We will be solving a simple business task using Multiple Linear Regression.
Task: Venture capital fund analysis
We have been given a dataset that contains a list of 50 companies with their yearly expenditure on R&D (Research & Development), Administration, Marketing and State (New York, California, Florida), alongside their Profit. Our task is to explore which companies we should invest in in order to optimise our profits.
We will be using Multiple Linear Regression to carry out this task.
Pros of Linear Regression:
- Works on any size of dataset
- Gives us information about relevance of features.

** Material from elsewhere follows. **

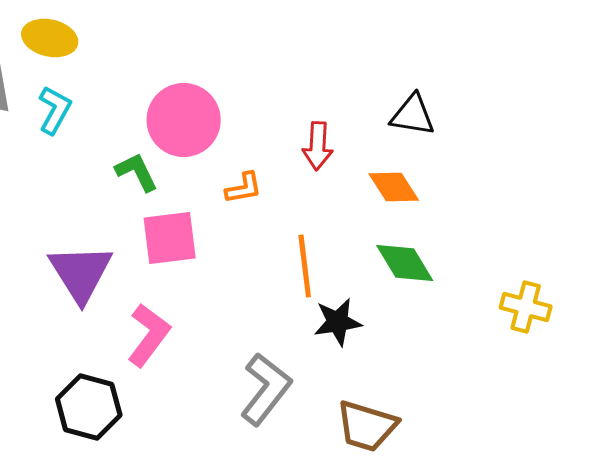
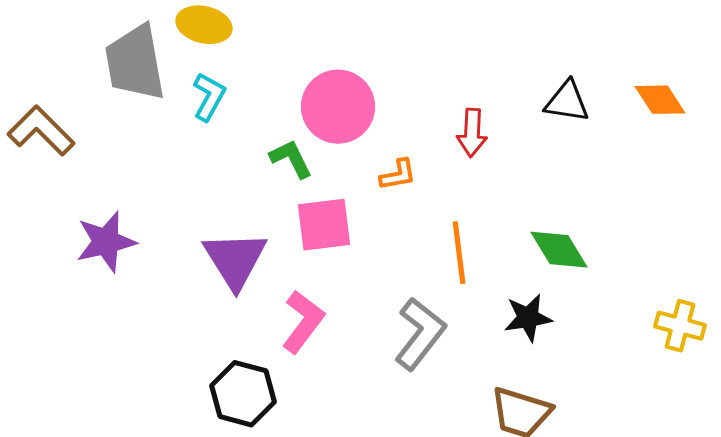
orange diamond: (394, 187) -> (660, 100), moved
yellow cross: (526, 307) -> (680, 326), moved
black star: (338, 322) -> (528, 318), moved
gray L-shape: (266, 389) -> (420, 334), moved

Cons of Linear Regression:
- Linear regression assumptions
Assumptions of a linear regression:
- Linearity
- Homoscedasticity
- Multivariate Normality
- Independence of errors
- Lack of multicollinearity
Backwards Elimination: In order to build an "optimal" multiple linear regression model, we use backwards elimination to find the optimal number of independent variables so that each variable has a significant impact on the dependent varaible (profit). In our case, we are using a 5% significance level (p-value = 0.05), therefore any predictor variable that has a p-value > 0.05 should be removed and we will run the Regressor Ordinary Least Squares (Reg_OLS) again and observe the metrics thereafter.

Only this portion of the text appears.